Look out tower on the Marker Wadden Photo: Dirk Wijnen/Natuurmonumenten
The Dutch are experts at reclaiming land from sea – but the latest 1,000 hectares that it has added in the Markermeer are mostly for the benefit of nature.
A ten-year, €78 million project has led to the opening of five new islands known as the Marker Wadden.
Where once the water was dead, as a result of years of building the artificial region of Flevoland and its roads, now biodiversity is returning.
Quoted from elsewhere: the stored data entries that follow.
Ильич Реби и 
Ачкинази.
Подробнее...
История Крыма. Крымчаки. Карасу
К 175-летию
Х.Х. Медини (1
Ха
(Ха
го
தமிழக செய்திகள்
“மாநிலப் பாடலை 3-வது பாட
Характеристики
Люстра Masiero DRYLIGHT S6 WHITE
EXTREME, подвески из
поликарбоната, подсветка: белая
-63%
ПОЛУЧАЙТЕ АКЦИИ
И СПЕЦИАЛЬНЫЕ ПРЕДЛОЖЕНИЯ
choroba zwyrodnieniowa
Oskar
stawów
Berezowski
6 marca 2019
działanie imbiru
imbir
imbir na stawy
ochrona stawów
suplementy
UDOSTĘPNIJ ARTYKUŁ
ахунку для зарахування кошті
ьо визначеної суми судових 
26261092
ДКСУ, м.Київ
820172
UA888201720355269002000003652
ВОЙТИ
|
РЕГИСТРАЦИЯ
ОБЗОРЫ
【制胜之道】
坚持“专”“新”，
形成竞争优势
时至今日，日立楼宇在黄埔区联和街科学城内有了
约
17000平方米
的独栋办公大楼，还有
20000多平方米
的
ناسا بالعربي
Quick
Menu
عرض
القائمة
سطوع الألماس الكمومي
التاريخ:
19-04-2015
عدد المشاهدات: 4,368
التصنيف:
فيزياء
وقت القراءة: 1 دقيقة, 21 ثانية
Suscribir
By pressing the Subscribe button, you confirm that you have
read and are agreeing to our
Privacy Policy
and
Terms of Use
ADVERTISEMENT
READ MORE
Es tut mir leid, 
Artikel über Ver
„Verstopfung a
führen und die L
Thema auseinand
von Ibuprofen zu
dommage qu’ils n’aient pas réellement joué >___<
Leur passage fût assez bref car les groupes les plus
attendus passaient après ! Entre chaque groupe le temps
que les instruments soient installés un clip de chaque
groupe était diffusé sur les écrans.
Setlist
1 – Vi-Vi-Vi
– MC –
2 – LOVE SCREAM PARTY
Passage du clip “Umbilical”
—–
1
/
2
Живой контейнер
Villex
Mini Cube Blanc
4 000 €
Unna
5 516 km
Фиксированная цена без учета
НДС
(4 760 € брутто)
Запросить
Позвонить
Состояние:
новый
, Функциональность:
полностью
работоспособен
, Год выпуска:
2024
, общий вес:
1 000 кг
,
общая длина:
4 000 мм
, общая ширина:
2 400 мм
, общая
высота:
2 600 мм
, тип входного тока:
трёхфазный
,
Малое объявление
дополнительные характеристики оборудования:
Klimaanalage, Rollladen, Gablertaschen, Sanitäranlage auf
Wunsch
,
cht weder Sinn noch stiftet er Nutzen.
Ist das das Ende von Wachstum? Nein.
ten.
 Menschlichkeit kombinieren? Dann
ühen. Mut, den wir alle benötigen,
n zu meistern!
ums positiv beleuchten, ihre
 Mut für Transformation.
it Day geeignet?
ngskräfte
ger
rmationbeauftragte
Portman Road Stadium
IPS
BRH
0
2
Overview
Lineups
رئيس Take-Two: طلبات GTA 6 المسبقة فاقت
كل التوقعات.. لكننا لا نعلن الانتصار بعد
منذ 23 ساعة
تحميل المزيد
On four of the five islands, reserved for nature alone, a team from Natuurmonumenten has seen 150 sorts of plants, 20 types of fish, birds, insects and spiders.
The final island, built from the same silt, clay and sand, is intended to generate running costs for the national reserve, with the possibility for boats to dock by a visitor centre and four luxury chalets, run via Landal GreenParks to generate cash for the body Natuurmonumenten.
Marjolein Koek, a spokeswoman for Natuurmonumenten, said the islands are hoped to be part of a chain of 10,000 hectares, built to bring nature back to the water.
‘We dream big but we look at it step by step,’ she told DutchNews. ‘The plan is really to do this for nature and in order to generate the running costs, there’s one island available for people.’
Visiting this island is one of the highlights of her job. ‘The lovely thing about the Marker Wadden is that it is so new,’ she said. ‘Every time you go there, it looks completely different: I went there for the first time when it was just a big sandpit, a year later everything was green and another year later there were trees, bushes and nesting birds. We just build the land and nature does the rest.’

Nature returns to the Marker Wadden Photo: Dirk Wijnen/Natuurmonumenten
A decade ago when the first plans for the area began, however, it was a different story. ‘The Markermeer was dead,’ she said. ‘There were no natural embankments: it was a concrete trough full of water, without healthy underwater life…But with the islands you create a more natural system again.’
Roel Posthoorn, project director from Natuurmonumenten, said in a press release: ‘It is almost unimaginable how a completely new landscape has developed from nothing.’
So far, around 50,000 people have visited the Marker Wadden and two new islands are being built by the firm Boskalis, with funding also from central and local government. A boat leaves twice a day from the Bataviahaven in Lelystad, and another boat service also serves the chalets.
At the time of writing, there was one chalet booking available in 2021…It’s today, and the boat leaves at 4pm.